09 Jun Emailing Does Not Pass the Kiobel Test: US Court Dismisses ATS Case Against Anti-Gay Pastor
Distracted by #ComeyDay and other international crises, I missed this recent U.S. federal court decision in Sexual Minorities of Uganda v. Lively, dismissing an Alien Tort Statute lawsuit on Kiobel extra-territoriality grounds. While using unusually critical language to denounce U.S. pastor-defendant Scott Lively’s involvement in Uganda’s anti-homosexual laws and actions, the U.S. District Court for Massachusetts held:
…Defendant’s status as an American citizen and his physical presence in the United States is clearly not enough under controlling authority to support ATS extraterritorial jurisdiction. The sporadic trail of emails sent by Defendant to Uganda does not add enough to the record to demonstrate that Plaintiff’s claims “touch and concern the territory of the United States . . with sufficient force to displace the presumption against extraterritorial application.” Kiobel, 133 S. Ct. at 1669.
What is notable about this case is that the same court and judge refused to dismiss this case on Kiobel grounds back in 2013 with largely the same allegations.
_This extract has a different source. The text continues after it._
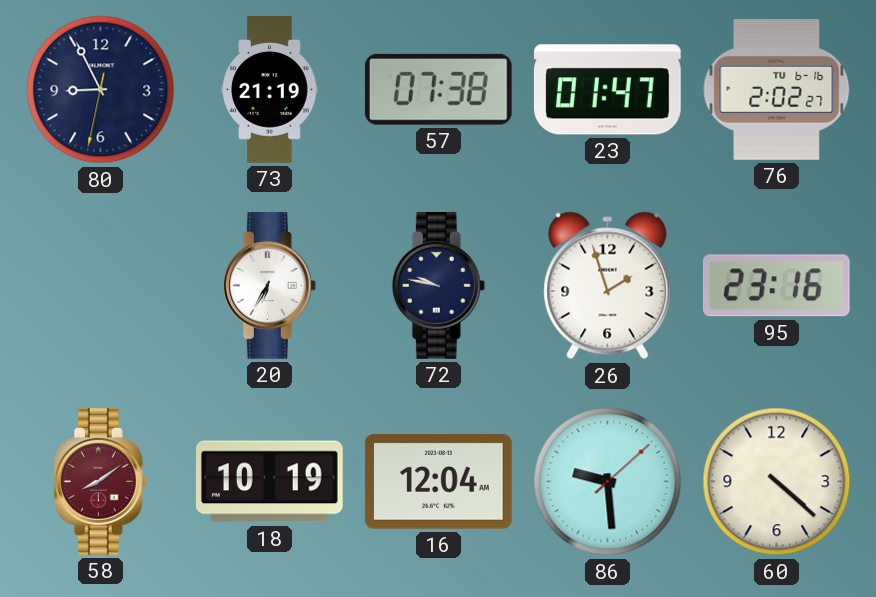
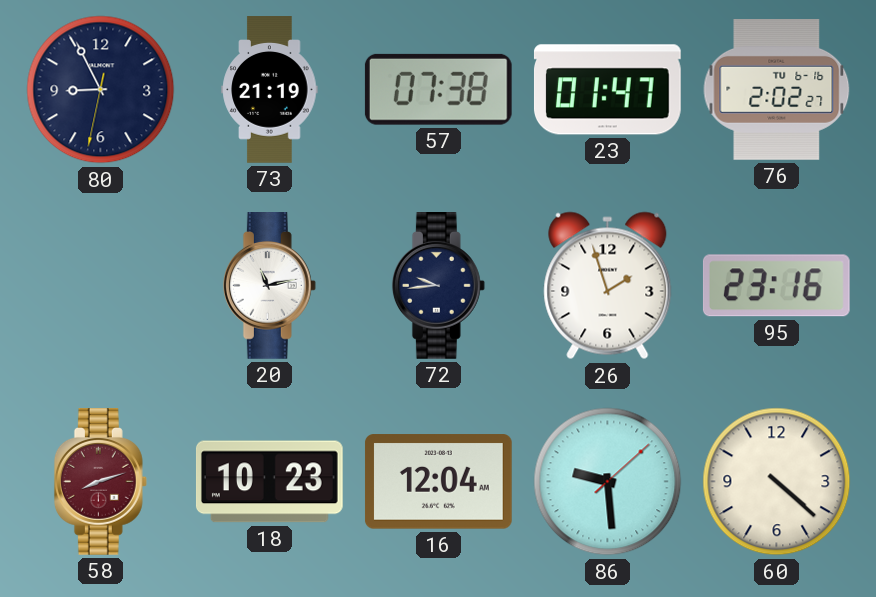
20: 6:35 -> 11:13
72: 9:47 -> 9:44
58: 8:09 -> 8:12
18: 10:19 -> 10:23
The main difference with the result in 2017 seems to be that discovery revealed that Lively, the U.S. pastor, did not provide any
financial backing to the detestable campaign in Uganda, he directed no physical violence, he hired no employees, and he provided no supplies or other material support. His most significant efforts on behalf of the campaign occurred within Uganda: itself, when he appeared at conferences, meetings, and media events.
On these facts, this seems like the right result. Kiobel requires something more than communications from the United States to “displace the presumption against extraterritoriality.” But caselaw continues to be a little muddy and I fully expect this to be appealed.